In evaluating the performance of the company in our investment portfolio, growth is definitely part of the equation that we want to include. This growth can be attributed by new markets penetration (inorganic growth) or simply improving certain service or product (organic growth) that the company is currently having, so as to increase value in turns hopefully lead to increasing revenue.
To put it simply, innovation is the key essential for a change. Be it reflected in the work processes of the company or in the product/services the company is providing.
However, a change doesn’t always have to be good. I like the way how Clayton M. Christensen describe the 2 types of innovations. Let’s us first understand the 2 types of innovation:
1. Sustaining innovation
2. Disruptive innovation
1. Sustaining Innovation
Sustaining innovation seeks to improve the current state of performance and value in products, processes and services.
Do not have the wrong impression that sustaining connotes boring growth, it can be radical at times. For example, with the Retina display on phones and tablet, Apple successfully improve our viewing experience, and created a brand new standard where pixelated words are ugly.

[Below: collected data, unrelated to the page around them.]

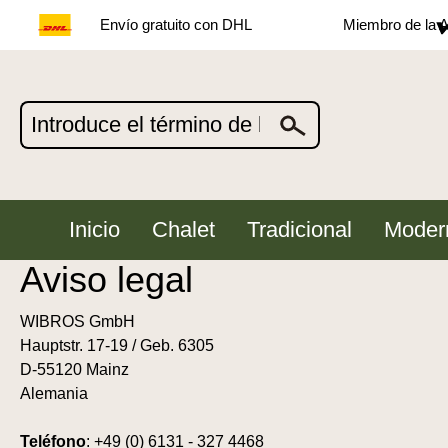
Envío gratuito con DHL
Miembro de la A
Inicio
Chalet
Tradicional
Moder
Aviso legal
WIBROS GmbH
Hauptstr. 17-19 / Geb. 6305
D-55120 Mainz
Alemania
Teléfono
: +49 (0) 6131 - 327 4468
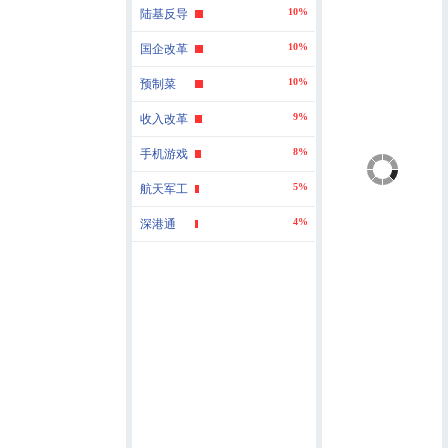
10%
陆基反导
10%
国企改革
10%
预制菜
9%
收入改革
8%
手机游戏
5%
航天军工
4%
深港通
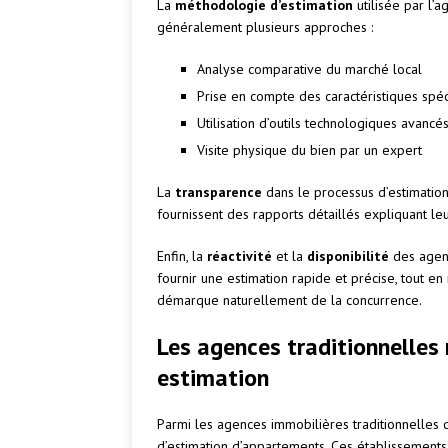
La
méthodologie d’estimation
utilisée par l’
généralement plusieurs approches :
Analyse comparative du marché local
Prise en compte des caractéristiques spéc
Utilisation d’outils technologiques avancé
Visite physique du bien par un expert
La
transparence
dans le processus d’estimation
fournissent des rapports détaillés expliquant le
Enfin, la
réactivité
et la
disponibilité
des agent
fournir une estimation rapide et précise, tout en 
démarque naturellement de la concurrence.
Les agences traditionnelles
estimation
Parmi les agences immobilières traditionnelles d
d’estimation d’appartements. Ces établissements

But of course, sustaining growth can also take place in incremental steps, progressively. For example from a 2gb RAM to a 3gb RAM. It improves speed and performance, but nothing to call it a new standard, more of catching up to meet the needs of consumer demands.

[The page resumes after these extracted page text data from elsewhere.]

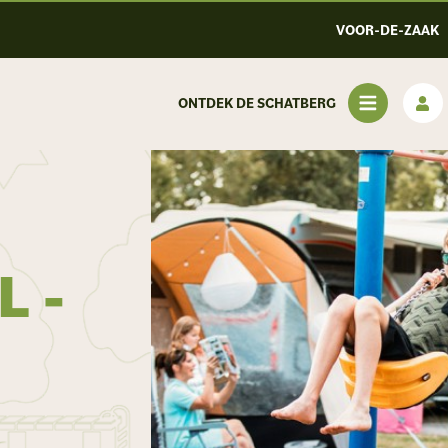
VOOR-DE-ZAAK
ONTDEK DE SCHATBERG
L -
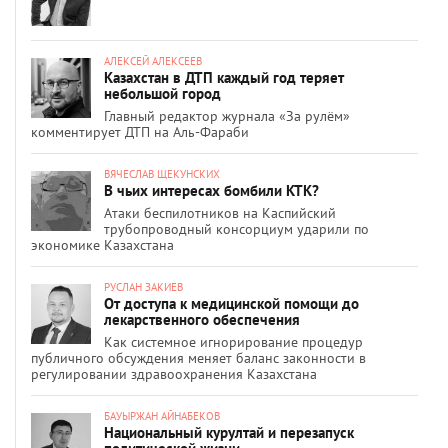
АЛЕКСЕЙ АЛЕКСЕЕВ
Казахстан в ДТП каждый год теряет
небольшой город
Главный редактор журнала «За рулём»
комментирует ДТП на Аль-Фараби
ВЯЧЕСЛАВ ЩЕКУНСКИХ
В чьих интересах бомбили КТК?
Атаки беспилотников на Каспийский
трубопроводный консорциум ударили по
экономике Казахстана
РУСЛАН ЗАКИЕВ
От доступа к медицинской помощи до
лекарственного обеспечения
Как системное игнорирование процедур
публичного обсуждения меняет баланс законности в
регулировании здравоохранения Казахстана
БАУЫРЖАН АЙНАБЕКОВ
Национальный курултай и перезапуск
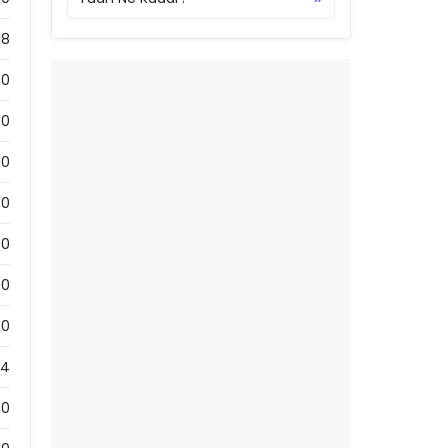
18
0
0
0
0
0
0
0
74
0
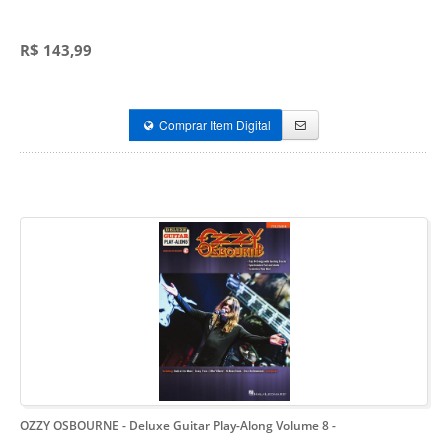
R$ 143,99
Comprar Item Digital
OZZY OSBOURNE - Deluxe Guitar Play-Along Volume 8
-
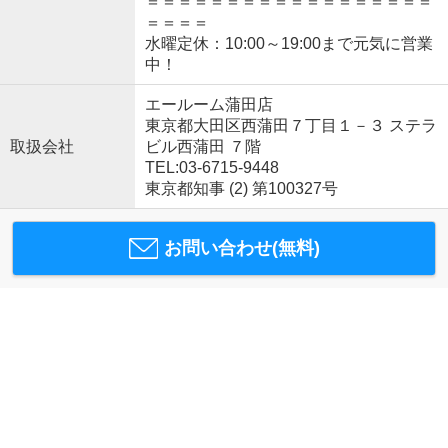
＝＝＝＝＝＝＝＝＝＝＝＝＝＝＝＝＝＝
＝＝＝＝
水曜定休：10:00～19:00まで元気に営業
中！
エールーム蒲田店
東京都大田区西蒲田７丁目１－３ ステラ
取扱会社
ビル西蒲田 ７階
TEL:03-6715-9448
東京都知事 (2) 第100327号
お問い合わせ(無料)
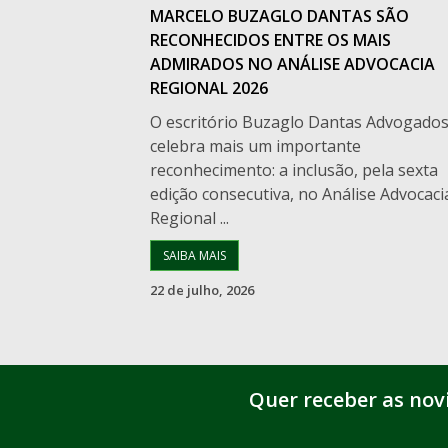
MARCELO BUZAGLO DANTAS SÃO
RECONHECIDOS ENTRE OS MAIS
ADMIRADOS NO ANÁLISE ADVOCACIA
REGIONAL 2026
O escritório Buzaglo Dantas Advogado
celebra mais um importante
reconhecimento: a inclusão, pela sexta
edição consecutiva, no Análise Advocaci
Regional ...
SAIBA MAIS
22 de julho, 2026
Quer receber as nov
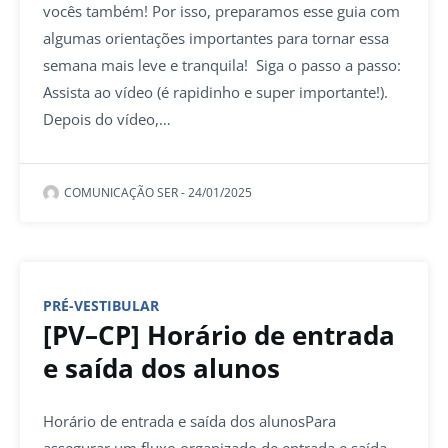
vocês também! Por isso, preparamos esse guia com
algumas orientações importantes para tornar essa
semana mais leve e tranquila! Siga o passo a passo:
Assista ao vídeo (é rapidinho e super importante!).
Depois do vídeo,…
COMUNICAÇÃO SER
-
24/01/2025
PRÉ-VESTIBULAR
[PV–CP] Horário de entrada
e saída dos alunos
Horário de entrada e saída dos alunosPara
assegurar um fluxo organizado de entrada e saída,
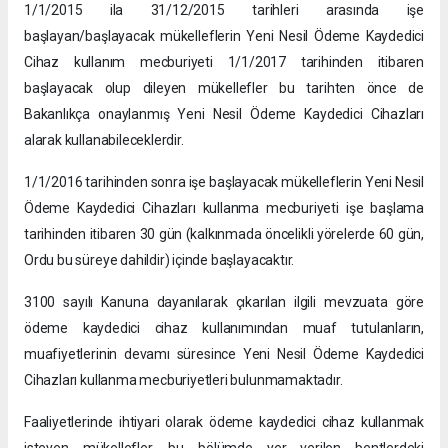
1/1/2015 ila 31/12/2015 tarihleri arasında işe
başlayan/başlayacak mükelleflerin Yeni Nesil Ödeme Kaydedici
Cihaz kullanım mecburiyeti 1/1/2017 tarihinden itibaren
başlayacak olup dileyen mükellefler bu tarihten önce de
Bakanlıkça onaylanmış Yeni Nesil Ödeme Kaydedici Cihazları
alarak kullanabileceklerdir.
1/1/2016 tarihinden sonra işe başlayacak mükelleflerin Yeni Nesil
Ödeme Kaydedici Cihazları kullanma mecburiyeti işe başlama
tarihinden itibaren 30 gün (kalkınmada öncelikli yörelerde 60 gün,
Ordu bu süreye dahildir) içinde başlayacaktır.
3100 sayılı Kanuna dayanılarak çıkarılan ilgili mevzuata göre
ödeme kaydedici cihaz kullanımından muaf tutulanların,
muafiyetlerinin devamı süresince Yeni Nesil Ödeme Kaydedici
Cihazları kullanma mecburiyetleri bulunmamaktadır.
Faaliyetlerinde ihtiyari olarak ödeme kaydedici cihaz kullanmak
isteyen mükellefler, bu bölümde yer verilen bentlerdeki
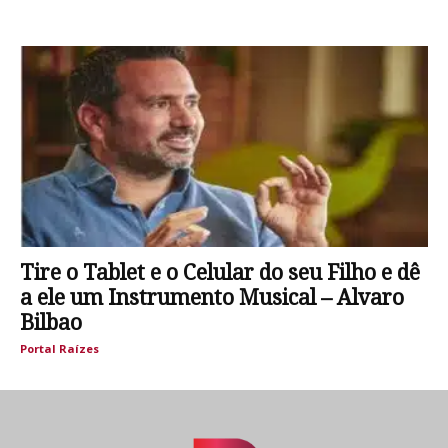
Tire o Tablet e o Celular do seu Filho e dê
a ele um Instrumento Musical – Alvaro
Bilbao
Portal Raízes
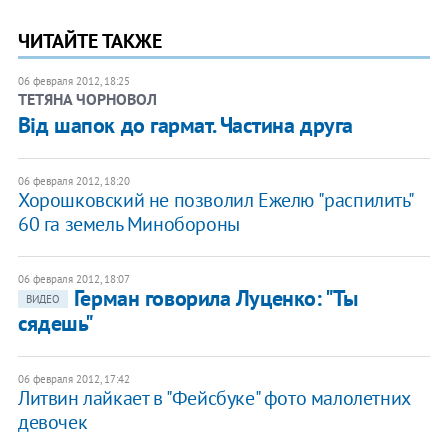
ЧИТАЙТЕ ТАКЖЕ
06 февраля 2012, 18:25
ТЕТЯНА ЧОРНОВОЛ
Від шапок до гармат. Частина друга
06 февраля 2012, 18:20
Хорошковский не позволил Ежелю "распилить"
60 га земель Минобороны
06 февраля 2012, 18:07
Герман говорила Луценко: "Ты
ВИДЕО
сядешь"
06 февраля 2012, 17:42
Литвин лайкает в "Фейсбуке" фото малолетних
девочек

No matter radical or incremental, sustaining growth aims to improve performance of a product that the markets values. Most of the technological advances falls under the sustaining growth
2. Disruptive Innovations
Disruptive innovations create a different value existing products, services and processes can provide.
As described by Clayton Christensen, generally products of disruptive innovation will underperform established products in mainstream markets. But they have other features that a few fringe that customers valued.

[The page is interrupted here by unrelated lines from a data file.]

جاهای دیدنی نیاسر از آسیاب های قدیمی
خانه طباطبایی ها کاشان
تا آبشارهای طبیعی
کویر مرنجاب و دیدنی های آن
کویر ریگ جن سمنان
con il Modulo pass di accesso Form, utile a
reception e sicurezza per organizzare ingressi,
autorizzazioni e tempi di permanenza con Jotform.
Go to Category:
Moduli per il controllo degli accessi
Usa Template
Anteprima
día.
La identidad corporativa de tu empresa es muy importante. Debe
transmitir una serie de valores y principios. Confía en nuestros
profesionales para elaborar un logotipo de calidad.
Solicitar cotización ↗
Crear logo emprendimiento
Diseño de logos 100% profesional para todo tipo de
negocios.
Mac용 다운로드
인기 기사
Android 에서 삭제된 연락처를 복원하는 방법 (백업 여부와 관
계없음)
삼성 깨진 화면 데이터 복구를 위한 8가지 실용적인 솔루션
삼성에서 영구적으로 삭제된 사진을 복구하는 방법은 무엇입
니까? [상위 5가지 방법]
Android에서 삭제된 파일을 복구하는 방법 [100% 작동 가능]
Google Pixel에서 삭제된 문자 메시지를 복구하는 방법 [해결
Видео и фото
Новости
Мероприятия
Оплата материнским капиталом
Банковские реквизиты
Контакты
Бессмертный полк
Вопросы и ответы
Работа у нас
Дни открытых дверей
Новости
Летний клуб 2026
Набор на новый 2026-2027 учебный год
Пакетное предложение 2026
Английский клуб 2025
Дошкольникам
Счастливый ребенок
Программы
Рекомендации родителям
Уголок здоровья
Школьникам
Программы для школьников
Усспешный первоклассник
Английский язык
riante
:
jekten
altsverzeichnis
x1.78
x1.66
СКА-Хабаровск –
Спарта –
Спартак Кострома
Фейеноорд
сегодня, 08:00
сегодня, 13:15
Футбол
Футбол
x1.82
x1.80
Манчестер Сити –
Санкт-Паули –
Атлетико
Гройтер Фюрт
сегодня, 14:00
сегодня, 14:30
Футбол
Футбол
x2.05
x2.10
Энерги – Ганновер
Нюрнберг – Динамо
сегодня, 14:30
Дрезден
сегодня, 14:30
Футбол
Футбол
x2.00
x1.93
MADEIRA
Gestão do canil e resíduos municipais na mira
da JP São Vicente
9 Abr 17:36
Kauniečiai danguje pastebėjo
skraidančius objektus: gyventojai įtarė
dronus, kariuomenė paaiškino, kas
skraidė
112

Ideally the end product should be cheaper and simpler to use. For example, a notebook computer versus hand-held digital devices such as tablets.
This type of innovation is less often employ by companies as it might result in worse product performance at least in the near term. However, companies with established product serving the mainstream market should take note of disruptive innovation that could affect the company position in the market.
It might be interesting to note that although promising it might sounds for disruptive growth – to be a game changer, it is disruptive technologies that account for most companies failure. Many companies lose their stand as market leaders due to disruptive innovation.
On the other hand, even the most radical sustaining innovation rarely account for failure of leading company.
I hope this short article serve you as a food for thought, be it in your workplace or when you are evaluating your invested company. Make a thought on what is the type of innovation is the management team placing the most resources in? What are the upcoming disruptive technologies which will affect the standing of your company? As this might equates to the future success or even survivability of your company.